Le seul moyen de sortir de cette spirale du moins disant est d’harmoniser le droit d’asile à l’échelle européenne. La convention de Dublin (1997) montre aujourd’hui toutes ses limites. Ce texte prévoit que les réfugiés doivent effectuer leur demande d’asile dans le premier pays européen traversé, et que la réponse est valable pour l’ensemble de ces pays (interdiction de déposer une nouvelle demande d’asile dans un autre pays). Résultat : aucun pays n’essaie d’aider, d’aiguiller ou d’informer les réfugiés de peur d’avoir à en assumer la charge ! Chacun préfère attendre sans rien faire que ces "indésirables" passent chez le voisin (généralement un autre pays européen) afin de se débarrasser du problème... Bel exemple de solidarité européenne !

Le Commissaire européen Antonio Vitorino vient de proposer deux directives qui visent à définir des normes minimales communes en matière de procédure d’octroi du statut de réfugié et en matière de conditions d’accueil de ces derniers.
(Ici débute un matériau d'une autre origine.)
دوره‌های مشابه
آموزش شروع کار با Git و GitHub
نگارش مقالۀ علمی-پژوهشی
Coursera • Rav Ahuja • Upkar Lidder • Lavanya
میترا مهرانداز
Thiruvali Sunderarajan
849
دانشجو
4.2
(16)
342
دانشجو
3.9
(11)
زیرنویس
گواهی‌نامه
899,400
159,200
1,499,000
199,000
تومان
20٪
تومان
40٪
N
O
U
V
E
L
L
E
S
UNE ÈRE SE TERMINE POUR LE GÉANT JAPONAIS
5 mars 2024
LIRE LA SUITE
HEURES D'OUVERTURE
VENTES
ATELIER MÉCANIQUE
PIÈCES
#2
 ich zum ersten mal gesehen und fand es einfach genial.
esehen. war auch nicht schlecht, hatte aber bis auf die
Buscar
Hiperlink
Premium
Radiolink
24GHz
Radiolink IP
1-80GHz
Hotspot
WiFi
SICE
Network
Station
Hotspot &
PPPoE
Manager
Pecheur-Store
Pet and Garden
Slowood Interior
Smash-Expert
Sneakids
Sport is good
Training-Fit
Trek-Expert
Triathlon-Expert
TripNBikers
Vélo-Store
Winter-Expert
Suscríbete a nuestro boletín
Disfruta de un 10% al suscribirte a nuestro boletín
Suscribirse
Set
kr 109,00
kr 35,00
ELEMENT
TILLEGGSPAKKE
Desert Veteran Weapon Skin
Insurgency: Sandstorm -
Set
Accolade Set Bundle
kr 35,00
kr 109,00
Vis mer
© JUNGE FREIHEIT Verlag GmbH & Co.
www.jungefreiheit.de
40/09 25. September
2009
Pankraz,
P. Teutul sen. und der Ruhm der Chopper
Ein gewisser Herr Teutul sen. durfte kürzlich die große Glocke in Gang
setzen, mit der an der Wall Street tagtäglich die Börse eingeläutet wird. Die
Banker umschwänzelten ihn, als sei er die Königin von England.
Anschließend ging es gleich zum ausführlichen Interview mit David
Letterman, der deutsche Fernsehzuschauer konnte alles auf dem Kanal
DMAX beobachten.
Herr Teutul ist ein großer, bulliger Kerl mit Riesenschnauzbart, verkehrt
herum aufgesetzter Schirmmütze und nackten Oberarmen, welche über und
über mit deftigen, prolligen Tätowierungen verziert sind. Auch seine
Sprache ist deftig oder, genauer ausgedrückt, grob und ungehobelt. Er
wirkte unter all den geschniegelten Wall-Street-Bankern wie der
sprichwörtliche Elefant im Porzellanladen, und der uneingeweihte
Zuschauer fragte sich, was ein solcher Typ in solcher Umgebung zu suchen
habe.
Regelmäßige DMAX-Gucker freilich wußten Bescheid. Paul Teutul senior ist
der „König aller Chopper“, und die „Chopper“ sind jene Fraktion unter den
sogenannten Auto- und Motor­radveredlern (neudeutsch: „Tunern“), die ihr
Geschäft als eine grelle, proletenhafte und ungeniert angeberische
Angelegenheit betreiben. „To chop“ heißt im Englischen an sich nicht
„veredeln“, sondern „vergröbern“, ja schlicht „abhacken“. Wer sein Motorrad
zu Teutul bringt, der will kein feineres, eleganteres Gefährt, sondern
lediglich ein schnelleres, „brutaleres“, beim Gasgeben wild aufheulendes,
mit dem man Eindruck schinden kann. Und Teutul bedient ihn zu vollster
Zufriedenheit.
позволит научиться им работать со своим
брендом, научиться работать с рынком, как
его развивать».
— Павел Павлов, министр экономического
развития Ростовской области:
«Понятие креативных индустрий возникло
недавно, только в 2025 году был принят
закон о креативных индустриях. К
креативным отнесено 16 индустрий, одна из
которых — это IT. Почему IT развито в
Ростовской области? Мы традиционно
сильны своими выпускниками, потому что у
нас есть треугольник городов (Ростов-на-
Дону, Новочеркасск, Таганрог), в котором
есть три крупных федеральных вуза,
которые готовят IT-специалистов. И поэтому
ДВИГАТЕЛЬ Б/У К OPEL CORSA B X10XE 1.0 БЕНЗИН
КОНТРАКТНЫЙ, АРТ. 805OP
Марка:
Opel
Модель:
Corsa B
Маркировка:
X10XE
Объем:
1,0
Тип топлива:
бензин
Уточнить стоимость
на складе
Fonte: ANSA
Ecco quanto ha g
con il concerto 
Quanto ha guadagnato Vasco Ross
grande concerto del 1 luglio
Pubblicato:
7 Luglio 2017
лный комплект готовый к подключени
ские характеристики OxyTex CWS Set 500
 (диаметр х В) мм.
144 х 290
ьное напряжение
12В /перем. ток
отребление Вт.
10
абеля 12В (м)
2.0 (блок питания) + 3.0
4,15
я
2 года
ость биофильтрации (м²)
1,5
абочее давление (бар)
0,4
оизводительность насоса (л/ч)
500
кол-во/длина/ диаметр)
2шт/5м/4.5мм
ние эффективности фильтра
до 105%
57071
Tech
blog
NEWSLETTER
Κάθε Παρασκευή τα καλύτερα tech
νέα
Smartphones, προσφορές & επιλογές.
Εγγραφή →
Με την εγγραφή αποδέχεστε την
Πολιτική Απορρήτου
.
Il s’agit d’un pas dans la bonne direction, mais on est loin encore du statut commun des réfugiés qui doit être achevé en 2004, selon la volonté exprimée par les quinze au sommet européen de Tampere, en décembre 1999. Si le cadre général de cette harmonisation doit être la convention de Genève de 1951, le libre-choix du pays d’accueil par le demandeur, le droit de bénéficier d’allocations uniformisées au plan européen, le droit de travailler, le droit au regroupement familial ou l’octroi de l’asile pour des persécutions non étatiques doivent constituer le socle de la plus-value européenne en matière d’asile.

Cette perspective européenne doit être soutenue par la France au Conseil de ministres européens. Elle ne dispense pas le gouvernement français de mesures immédiates. La première d’entre elles saute à la figure pour toute personne qui entre à Sangatte : les réfugiés ne sont absolument pas informés sur leurs droits en général, et sur le droit d’asile en particulier. Lors de notre visite, lorsque nous leur disions qu’il était possible de demander l’asile en France avec des chances raisonnables de l’obtenir (les Afghans, qui représentaient plus de la moitié de la population de Sangatte, obtiennent l’asile à 70%) des attroupements se formaient non pour nous demander une faveur individuelle, mais simplement pour en savoir plus. Les réfugiés sont demandeurs d’information sur leurs droits, disponibles en leur langue (la directive européenne propose ainsi 17 langues). Le gouvernement doit simultanément autoriser des associations à intervenir dans le centre même pour informer et accompagner les réfugiés dans leurs démarches et ouvrir un bureau des étrangers à la Préfecture de Calais. Plus encore, le premier ministre doit cesser de rendre systématiquement des arbitrages favorables en faveur du ministère de l’Intérieur contre le ministère de l’Emploi et de la Solidarité. Pour l’ouverture d’un second centre ou pour les négociations européennes (notamment bilatérales avec les britanniques), le ministère de la Solidarité doit être entendu. Les seules initiatives françaises sur l’asile ces dernières années au niveau européen se sont résumées aux directives sécuritaires de monsieur Chevènement (sur la lutte contre les réseaux clandestins par exemple). La France, si souvent désireuse d’apparaître sur la scène internationale comme défenseur des valeurs de justice et de droits humains, doit passer des mots aux actes.


Alima Boumédiene-Thiery, Hélène Flautre et Alain Lipietz sont eurodéputé-e-s Verts français ; Jean Lambert est eurodéputée Verte britannique.